§ **Exercise**
What lines of the data below hold "over"? Show them.

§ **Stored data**
───

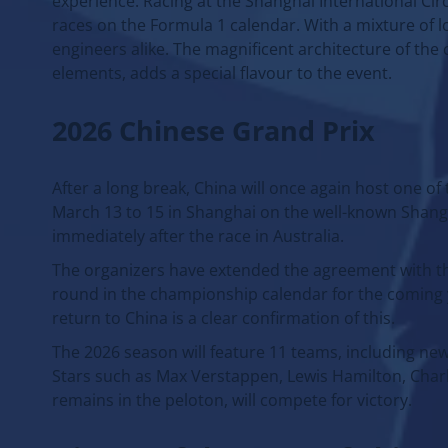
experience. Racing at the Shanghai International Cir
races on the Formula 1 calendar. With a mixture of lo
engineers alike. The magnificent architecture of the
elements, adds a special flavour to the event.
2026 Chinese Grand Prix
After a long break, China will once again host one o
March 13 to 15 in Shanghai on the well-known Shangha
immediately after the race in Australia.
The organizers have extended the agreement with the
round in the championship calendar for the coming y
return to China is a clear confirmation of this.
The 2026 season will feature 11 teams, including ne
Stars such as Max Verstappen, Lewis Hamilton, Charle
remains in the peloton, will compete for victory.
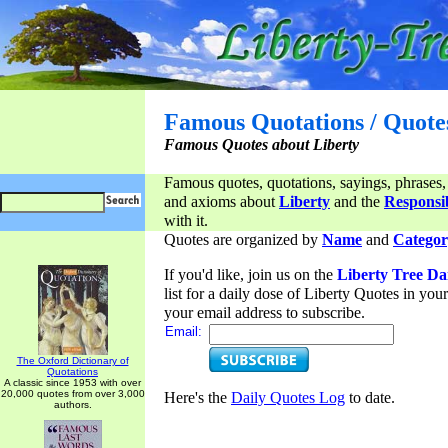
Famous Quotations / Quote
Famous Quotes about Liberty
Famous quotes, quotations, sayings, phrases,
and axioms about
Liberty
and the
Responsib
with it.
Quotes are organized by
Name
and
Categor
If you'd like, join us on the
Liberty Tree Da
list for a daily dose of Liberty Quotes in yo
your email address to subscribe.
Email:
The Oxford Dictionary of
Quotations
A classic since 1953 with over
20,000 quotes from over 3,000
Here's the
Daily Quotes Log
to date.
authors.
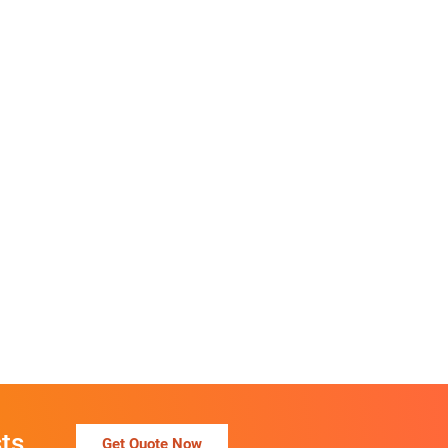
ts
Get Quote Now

───

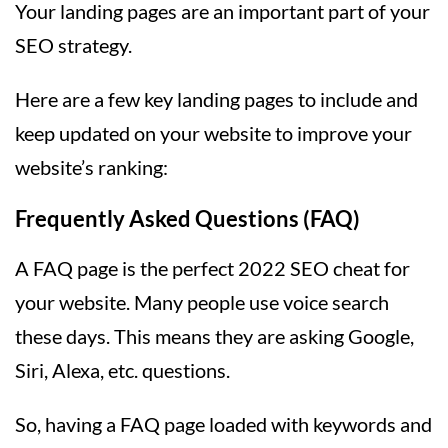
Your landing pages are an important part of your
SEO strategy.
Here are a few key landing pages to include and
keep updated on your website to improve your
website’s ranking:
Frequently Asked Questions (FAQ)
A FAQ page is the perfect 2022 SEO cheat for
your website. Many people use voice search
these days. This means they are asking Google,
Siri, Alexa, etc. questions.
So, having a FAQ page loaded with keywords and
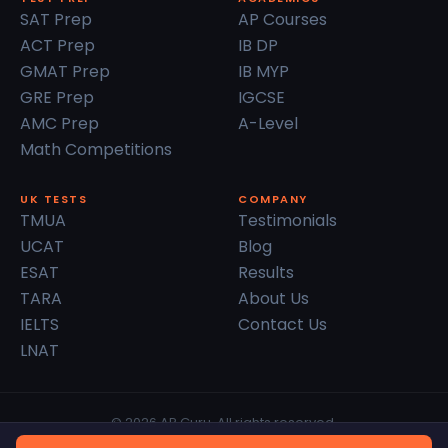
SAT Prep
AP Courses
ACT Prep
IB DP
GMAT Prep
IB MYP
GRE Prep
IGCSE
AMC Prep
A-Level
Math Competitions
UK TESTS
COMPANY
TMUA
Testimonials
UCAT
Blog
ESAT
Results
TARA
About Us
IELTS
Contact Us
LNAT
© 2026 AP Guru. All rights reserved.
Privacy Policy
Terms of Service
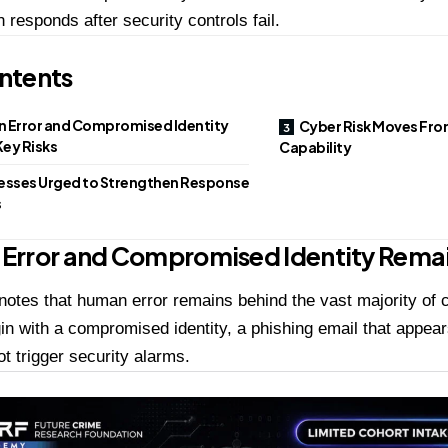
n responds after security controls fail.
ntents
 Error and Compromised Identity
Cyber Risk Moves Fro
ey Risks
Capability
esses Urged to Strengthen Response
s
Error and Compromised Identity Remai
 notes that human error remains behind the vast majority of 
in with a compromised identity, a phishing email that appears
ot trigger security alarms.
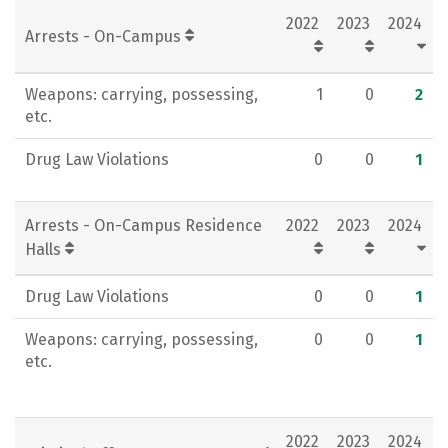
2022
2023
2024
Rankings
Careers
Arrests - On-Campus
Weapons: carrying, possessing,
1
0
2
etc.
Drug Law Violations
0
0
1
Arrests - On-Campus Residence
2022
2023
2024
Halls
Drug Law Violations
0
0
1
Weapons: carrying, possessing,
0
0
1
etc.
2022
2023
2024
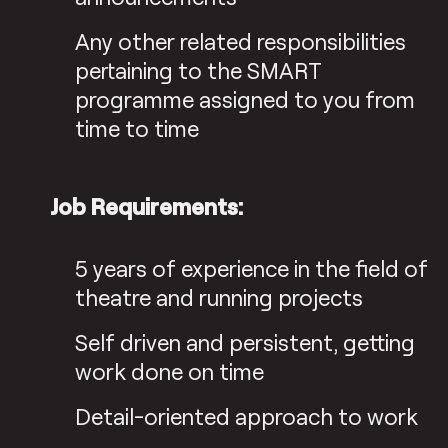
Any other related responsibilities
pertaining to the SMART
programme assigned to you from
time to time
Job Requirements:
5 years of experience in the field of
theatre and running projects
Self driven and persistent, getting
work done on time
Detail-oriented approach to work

───

§ **Solution for this exercise**
A classic since 1953 with over
20,000 quotes from over 3,000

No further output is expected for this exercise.